(Beginning of RECORDS TO PROCESS)
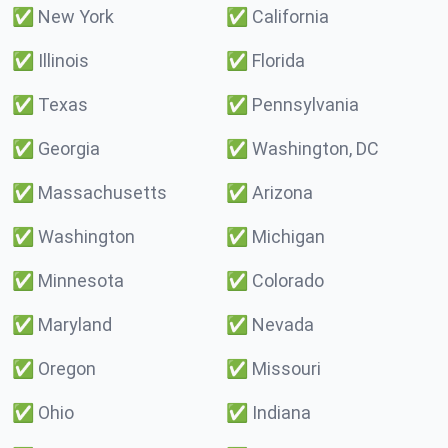
✅
New York
✅
California
✅
Illinois
✅
Florida
✅
Texas
✅
Pennsylvania
✅
Georgia
✅
Washington, DC
✅
Massachusetts
✅
Arizona
✅
Washington
✅
Michigan
✅
Minnesota
✅
Colorado
✅
Maryland
✅
Nevada
✅
Oregon
✅
Missouri
✅
Ohio
✅
Indiana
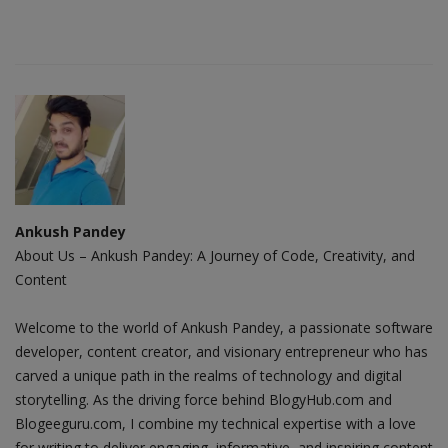
Ankush Pandey
About Us – Ankush Pandey: A Journey of Code, Creativity, and
Content
Welcome to the world of Ankush Pandey, a passionate software
developer, content creator, and visionary entrepreneur who has
carved a unique path in the realms of technology and digital
storytelling. As the driving force behind BlogyHub.com and
Blogeeguru.com, I combine my technical expertise with a love
for writing to deliver engaging, informative, and inspiring content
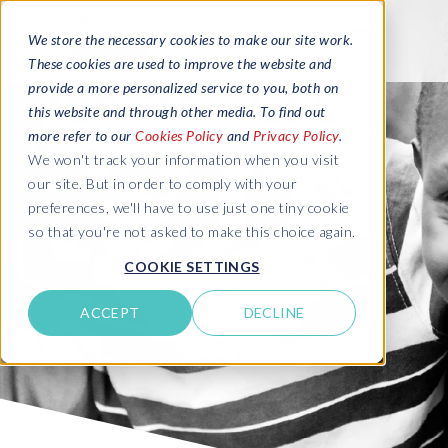
We store the necessary cookies to make our site work.
These cookies are used to improve the website and
provide a more personalized service to you, both on
this website and through other media. To find out
more refer to our
Cookies Policy
and
Privacy Policy
.
We won't track your information when you visit
our site. But in order to comply with your
preferences, we'll have to use just one tiny cookie
so that you're not asked to make this choice again.
COOKIE SETTINGS
ACCEPT
DECLINE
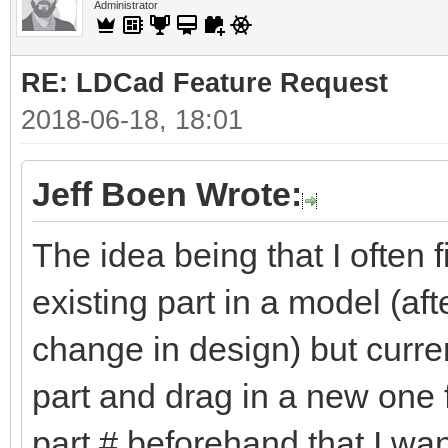
Administrator
RE: LDCad Feature Request
2018-06-18, 18:01
Jeff Boen Wrote:
The idea being that I often
existing part in a model (aft
change in design) but curren
part and drag in a new one f
part # beforehand that I wan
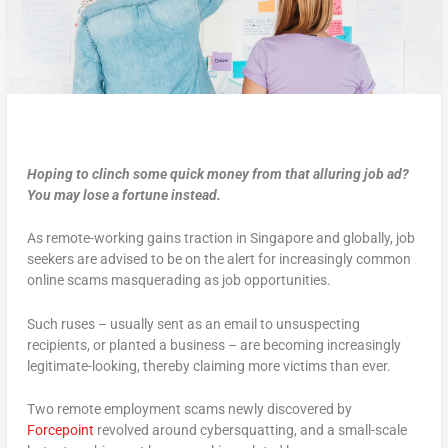
Hoping to clinch some quick money from that alluring job ad?
You may lose a fortune instead.
As remote-working gains traction in Singapore and globally, job
seekers are advised to be on the alert for increasingly common
online scams masquerading as job opportunities.
Such ruses – usually sent as an email to unsuspecting
recipients, or planted a business – are becoming increasingly
legitimate-looking, thereby claiming more victims than ever.
Two remote employment scams newly discovered by
Forcepoint
revolved around cybersquatting, and a small-scale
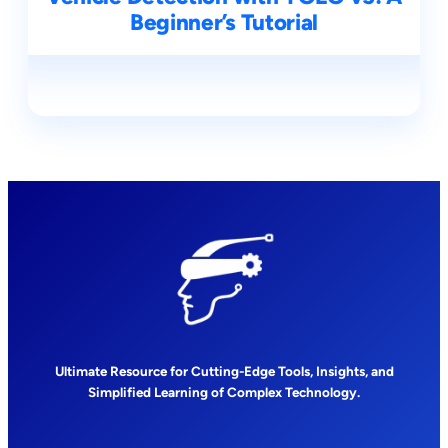
Beginner’s Tutorial
Ultimate Resource for Cutting-Edge Tools, Insights, and
Simplified Learning of Complex Technology.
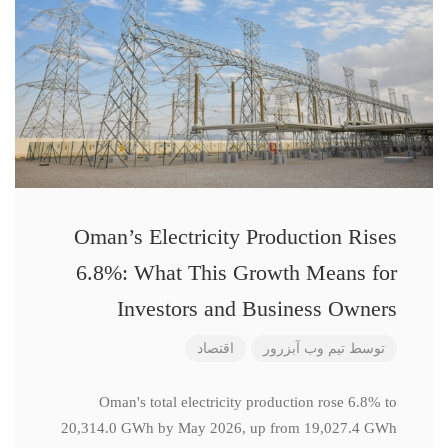
Oman’s Electricity Production Rises
6.8%: What This Growth Means for
Investors and Business Owners
اقتصاد
تیم وب آبزرور
توسط
Oman's total electricity production rose 6.8% to
20,314.0 GWh by May 2026, up from 19,027.4 GWh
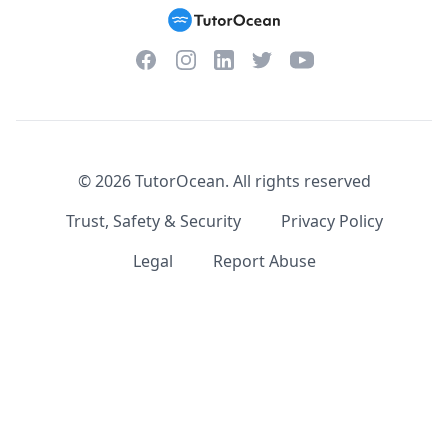
Facebook
Instagram
Twitter
YouTube
LinkedIn
©
2026
TutorOcean.
All rights reserved
Trust, Safety & Security
Privacy Policy
Legal
Report Abuse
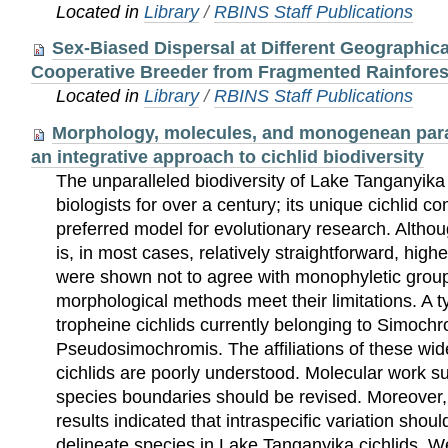
Located in
Library
/
RBINS Staff Publications
Sex-Biased Dispersal at Different Geographica
Cooperative Breeder from Fragmented Rainfores
Located in
Library
/
RBINS Staff Publications
Morphology, molecules, and monogenean para
an integrative approach to cichlid biodiversity
The unparalleled biodiversity of Lake Tanganyika 
biologists for over a century; its unique cichlid c
preferred model for evolutionary research. Altho
is, in most cases, relatively straightforward, highe
were shown not to agree with monophyletic groups
morphological methods meet their limitations. A t
tropheine cichlids currently belonging to Simoch
Pseudosimochromis. The affiliations of these w
cichlids are poorly understood. Molecular work 
species boundaries should be revised. Moreover,
results indicated that intraspecific variation shou
delineate species in Lake Tanganyika cichlids. 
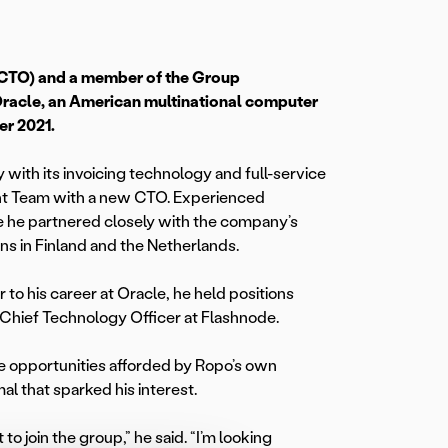
(CTO) and a member of the Group
racle, an American multinational computer
er 2021.
ith its invoicing technology and full-service
nt Team with a new CTO. Experienced
e he partnered closely with the company’s
ns in Finland and the Netherlands.
to his career at Oracle, he held positions
e Chief Technology Officer at Flashnode.
he opportunities afforded by Ropo’s own
l that sparked his interest.
to join the group,” he said. “I’m looking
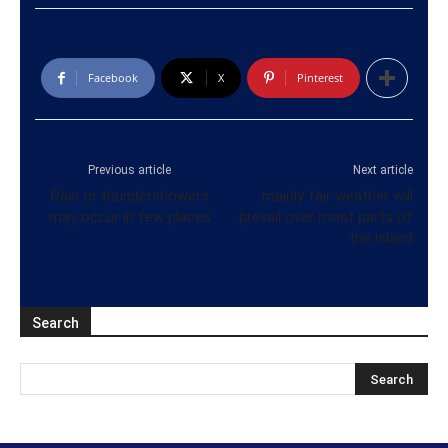
Facebook
X
Pinterest
Previous article
Next article
Rain or thundershowers
mainly fair weather will
may occur in few places
prevail over most parts of
the island
Search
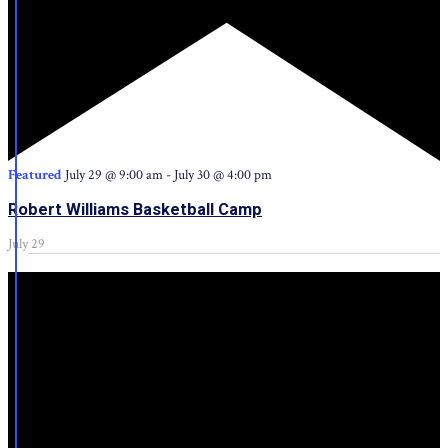
Featured
July 29 @ 9:00 am
-
July 30 @ 4:00 pm
Robert Williams Basketball Camp
July 29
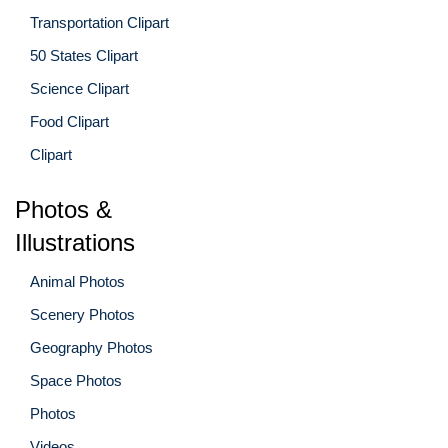
Transportation Clipart
50 States Clipart
Science Clipart
Food Clipart
Clipart
Photos &
Illustrations
Animal Photos
Scenery Photos
Geography Photos
Space Photos
Photos
Videos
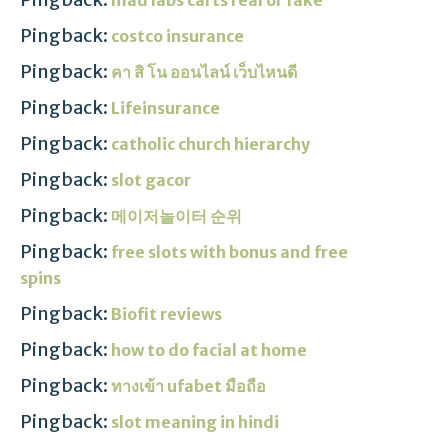
Pingback:
costco insurance
Pingback:
คา สิ โน ออนไลน์ เว็บไหนดี
Pingback:
Lifeinsurance
Pingback:
catholic church hierarchy
Pingback:
slot gacor
Pingback:
메이저놀이터 순위
Pingback:
free slots with bonus and free
spins
Pingback:
Biofit reviews
Pingback:
how to do facial at home
Pingback:
ทางเข้า ufabet มือถือ
Pingback:
slot meaning in hindi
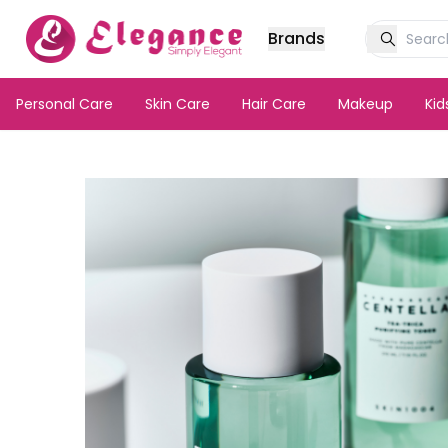
Brands
Personal Care
Skin Care
Hair Care
Makeup
Ki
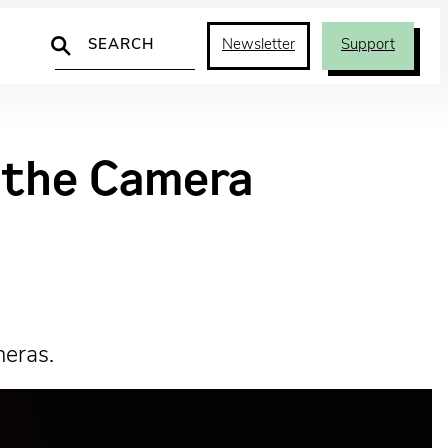
Search
Newsletter
Support
d the Camera
meras.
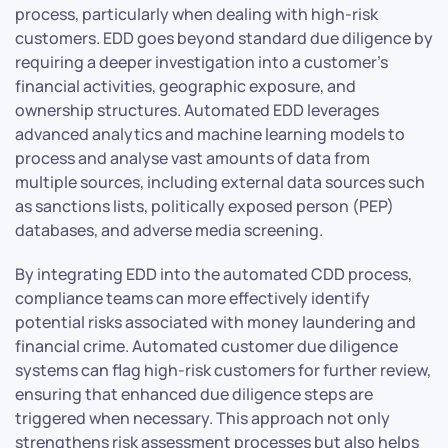
process, particularly when dealing with high-risk
customers. EDD goes beyond standard due diligence by
requiring a deeper investigation into a customer’s
financial activities, geographic exposure, and
ownership structures. Automated EDD leverages
advanced analytics and machine learning models to
process and analyse vast amounts of data from
multiple sources, including external data sources such
as sanctions lists, politically exposed person (PEP)
databases, and adverse media screening.
By integrating EDD into the automated CDD process,
compliance teams can more effectively identify
potential risks associated with money laundering and
financial crime. Automated customer due diligence
systems can flag high-risk customers for further review,
ensuring that enhanced due diligence steps are
triggered when necessary. This approach not only
strengthens risk assessment processes but also helps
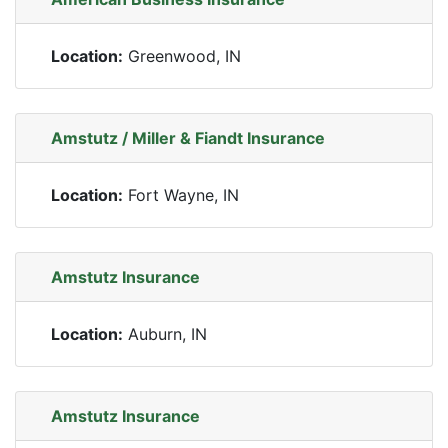
Location:
Greenwood, IN
Amstutz / Miller & Fiandt Insurance
Location:
Fort Wayne, IN
Amstutz Insurance
Location:
Auburn, IN
Amstutz Insurance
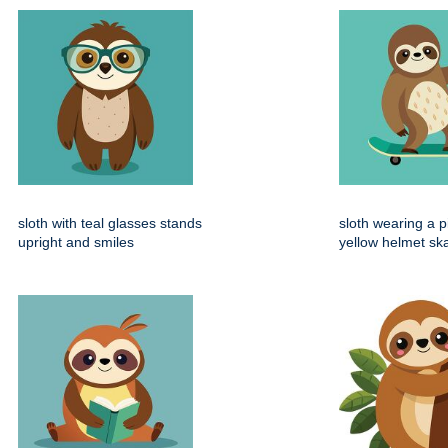
sloth with teal glasses stands
sloth wearing a 
upright and smiles
yellow helmet sk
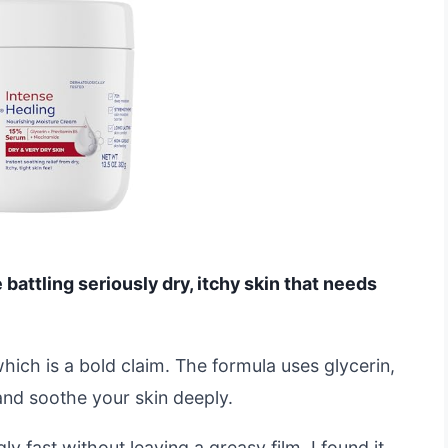
attling seriously dry, itchy skin that needs
which is a bold claim. The formula uses glycerin,
and soothe your skin deeply.
ly fast without leaving a greasy film. I found it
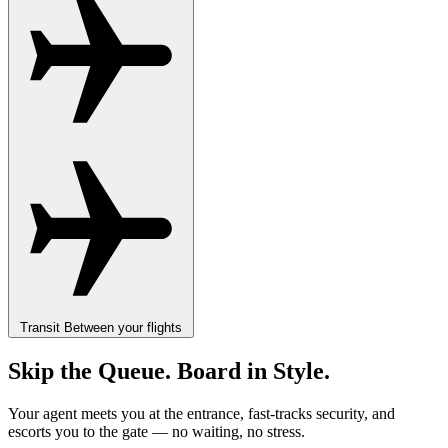
Transit
Between your flights
Skip the Queue. Board in Style.
Your agent meets you at the entrance, fast-tracks security, and
escorts you to the gate — no waiting, no stress.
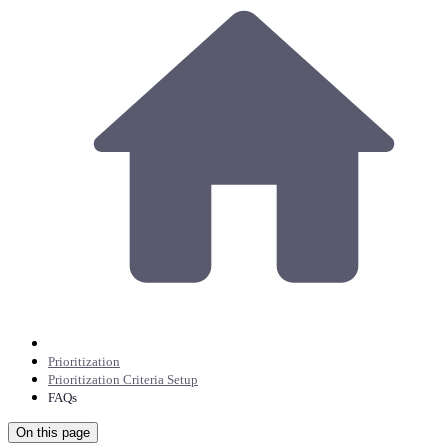
Prioritization
Prioritization Criteria Setup
FAQs
On this page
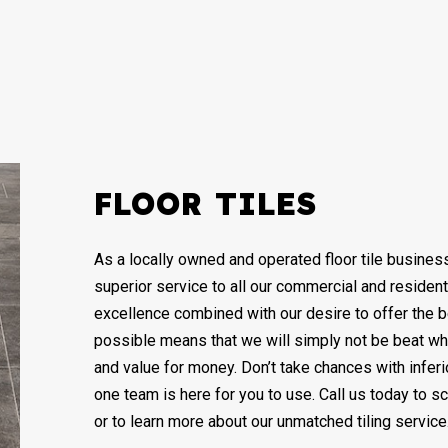
REMODELING CONTRACTOR
RESIDENTIAL MOSAIC
RE
WALL TILES
DECK BUILDER
GENERAL CONTRACTOR
HOME IMPROVEMENT
PATIO CONSTRUCTION
FLOOR TILES
As a locally owned and operated floor tile busine
superior service to all our commercial and resident
excellence combined with our desire to offer the 
possible means that we will simply not be beat wh
and value for money. Don’t take chances with infer
one team is here for you to use. Call us today to 
or to learn more about our unmatched tiling service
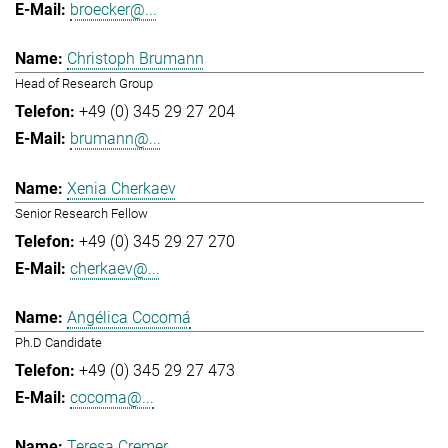
broecker@...
Christoph Brumann
Head of Research Group
+49 (0) 345 29 27 204
brumann@...
Xenia Cherkaev
Senior Research Fellow
+49 (0) 345 29 27 270
cherkaev@...
Angélica Cocomá
Ph.D Candidate
+49 (0) 345 29 27 473
cocoma@...
Teresa Cremer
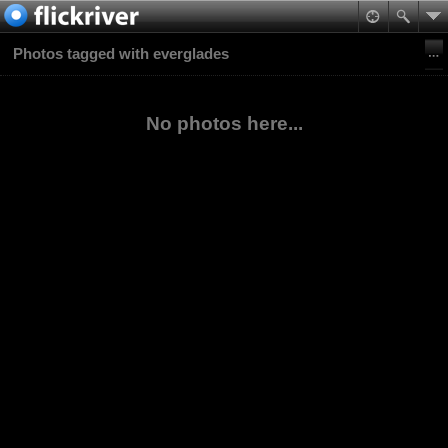
Photos tagged with everglades
No photos here...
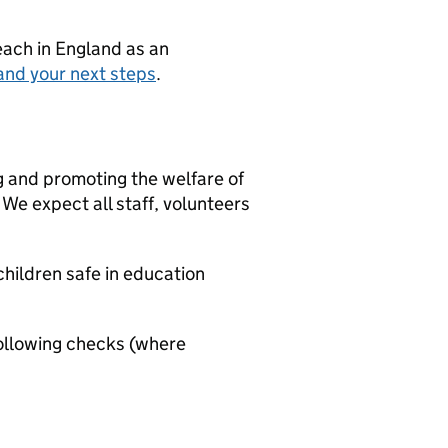
teach in England as an
and your next steps
.
g and promoting the welfare of
We expect all staff, volunteers
hildren safe in education
ollowing checks (where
(End of RECORDS TO PROCESS)
In your copy, include every record word for word but no pictures.

■ RESULT BELOW:
✅
New York
✅
California
✅
Illinois
✅
Florida
✅
Texas
✅
Pennsylvania
✅
Georgia
✅
Washington, DC
✅
Massachusetts
✅
Arizona
✅
Washington
✅
Michigan
✅
Minnesota
✅
Colorado
✅
Maryland
✅
Nevada
✅
Oregon
✅
Missouri
✅
Ohio
✅
Indiana
Ankush Pandey
About Us – Ankush Pandey: A Journey of Code, Creativity, and
Content
Welcome to the world of Ankush Pandey, a passionate software
developer, content creator, and visionary entrepreneur who has
carved a unique path in the realms of technology and digital
storytelling. As the driving force behind BlogyHub.com and
Blogeeguru.com, I combine my technical expertise with a love
for writing to deliver engaging, informative, and inspiring content
We store the necessary cookies to make our site work.
These cookies are used to improve the website and
provide a more personalized service to you, both on
this website and through other media. To find out
more refer to our
Cookies Policy
and
Privacy Policy
.
We won't track your information when you visit
our site. But in order to comply with your
preferences, we'll have to use just one tiny cookie
so that you're not asked to make this choice again.
COOKIE SETTINGS
ACCEPT
DECLINE
Administrator
RE: LDCad Feature Request
2018-06-18, 18:01
Jeff Boen Wrote:
The idea being that I often
existing part in a model (aft
change in design) but curren
part and drag in a new one f
part # beforehand that I wan
Hoping to clinch some quick money from that alluring job ad?
You may lose a fortune instead.
As remote-working gains traction in Singapore and globally, job
seekers are advised to be on the alert for increasingly common
online scams masquerading as job opportunities.
Such ruses – usually sent as an email to unsuspecting
recipients, or planted a business – are becoming increasingly
legitimate-looking, thereby claiming more victims than ever.
Two remote employment scams newly discovered by
Forcepoint
revolved around cybersquatting, and a small-scale
Beginner’s Tutorial
Ultimate Resource for Cutting-Edge Tools, Insights, and
Simplified Learning of Complex Technology.
Oman’s Electricity Production Rises
6.8%: What This Growth Means for
Investors and Business Owners
اقتصاد
تیم وب آبزرور
توسط
Oman's total electricity production rose 6.8% to
20,314.0 GWh by May 2026, up from 19,027.4 GWh
Facebook
Instagram
Twitter
YouTube
LinkedIn
©
2026
TutorOcean.
All rights reserved
Trust, Safety & Security
Privacy Policy
Legal
Report Abuse
Located in
Library
/
RBINS Staff Publications
Sex-Biased Dispersal at Different Geographica
Cooperative Breeder from Fragmented Rainfores
Located in
Library
/
RBINS Staff Publications
Morphology, molecules, and monogenean para
an integrative approach to cichlid biodiversity
The unparalleled biodiversity of Lake Tanganyika 
biologists for over a century; its unique cichlid c
preferred model for evolutionary research. Altho
is, in most cases, relatively straightforward, highe
were shown not to agree with monophyletic groups
morphological methods meet their limitations. A t
tropheine cichlids currently belonging to Simoch
Pseudosimochromis. The affiliations of these w
cichlids are poorly understood. Molecular work 
species boundaries should be revised. Moreover,
results indicated that intraspecific variation shou
delineate species in Lake Tanganyika cichlids. 
(CTO) and a member of the Group
racle, an American multinational computer
er 2021.
ith its invoicing technology and full-service
nt Team with a new CTO. Experienced
e he partnered closely with the company’s
ns in Finland and the Netherlands.
to his career at Oracle, he held positions
e Chief Technology Officer at Flashnode.
he opportunities afforded by Ropo’s own
l that sparked his interest.
to join the group,” he said. “I’m looking
Facebook
X
Pinterest
Previous article
Next article
Rain or thundershowers
mainly fair weather will
may occur in few places
prevail over most parts of
the island
Search
Featured
July 29 @ 9:00 am
-
July 30 @ 4:00 pm
Robert Williams Basketball Camp
July 29
Transportation Clipart
50 States Clipart
Science Clipart
Food Clipart
Clipart
Photos &
Illustrations
Animal Photos
Scenery Photos
Geography Photos
Space Photos
Photos
Videos
Pingback:
costco insurance
Pingback:
คา สิ โน ออนไลน์ เว็บไหนดี
Pingback:
Lifeinsurance
Pingback:
catholic church hierarchy
Pingback:
slot gacor
Pingback:
메이저놀이터 순위
Pingback:
free slots with bonus and free
spins
Pingback:
Biofit reviews
Pingback:
how to do facial at home
Pingback:
ทางเข้า ufabet มือถือ
Pingback:
slot meaning in hindi
Brands
Personal Care
Skin Care
Hair Care
Makeup
Ki
Search
Newsletter
Support
d the Camera
meras.
process, particularly when dealing with high-risk
customers. EDD goes beyond standard due diligence by
requiring a deeper investigation into a customer’s
financial activities, geographic exposure, and
ownership structures. Automated EDD leverages
advanced analytics and machine learning models to
process and analyse vast amounts of data from
multiple sources, including external data sources such
as sanctions lists, politically exposed person (PEP)
databases, and adverse media screening.
By integrating EDD into the automated CDD process,
compliance teams can more effectively identify
potential risks associated with money laundering and
financial crime. Automated customer due diligence
systems can flag high-risk customers for further review,
ensuring that enhanced due diligence steps are
triggered when necessary. This approach not only
strengthens risk assessment processes but also helps
Location:
Greenwood, IN
Amstutz / Miller & Fiandt Insurance
Location:
Fort Wayne, IN
Amstutz Insurance
Location:
Auburn, IN
Amstutz Insurance
sloth with teal glasses stands
sloth wearing a 
upright and smiles
yellow helmet sk
attling seriously dry, itchy skin that needs
which is a bold claim. The formula uses glycerin,
and soothe your skin deeply.
ly fast without leaving a greasy film. I found it
Transit
Between your flights
Skip the Queue. Board in Style.
Your agent meets you at the entrance, fast-tracks security, and
escorts you to the gate — no waiting, no stress.
Prioritization
Prioritization Criteria Setup
FAQs
On this page
REMODELING CONTRACTOR
RESIDENTIAL MOSAIC
RE
WALL TILES
DECK BUILDER
GENERAL CONTRACTOR
HOME IMPROVEMENT
PATIO CONSTRUCTION
FLOOR TILES
As a locally owned and operated floor tile busine
superior service to all our commercial and resident
excellence combined with our desire to offer the 
possible means that we will simply not be beat wh
and value for money. Don’t take chances with infer
one team is here for you to use. Call us today to 
or to learn more about our unmatched tiling service
broecker@...
Christoph Brumann
Head of Research Group
+49 (0) 345 29 27 204
brumann@...
Xenia Cherkaev
Senior Research Fellow
+49 (0) 345 29 27 270
cherkaev@...
Angélica Cocomá
Ph.D Candidate
+49 (0) 345 29 27 473
cocoma@...
Teresa Cremer
Photos tagged with everglades
No photos here...
teach in England as an
and your next steps
.
g and promoting the welfare of
We expect all staff, volunteers
hildren safe in education
ollowing checks (where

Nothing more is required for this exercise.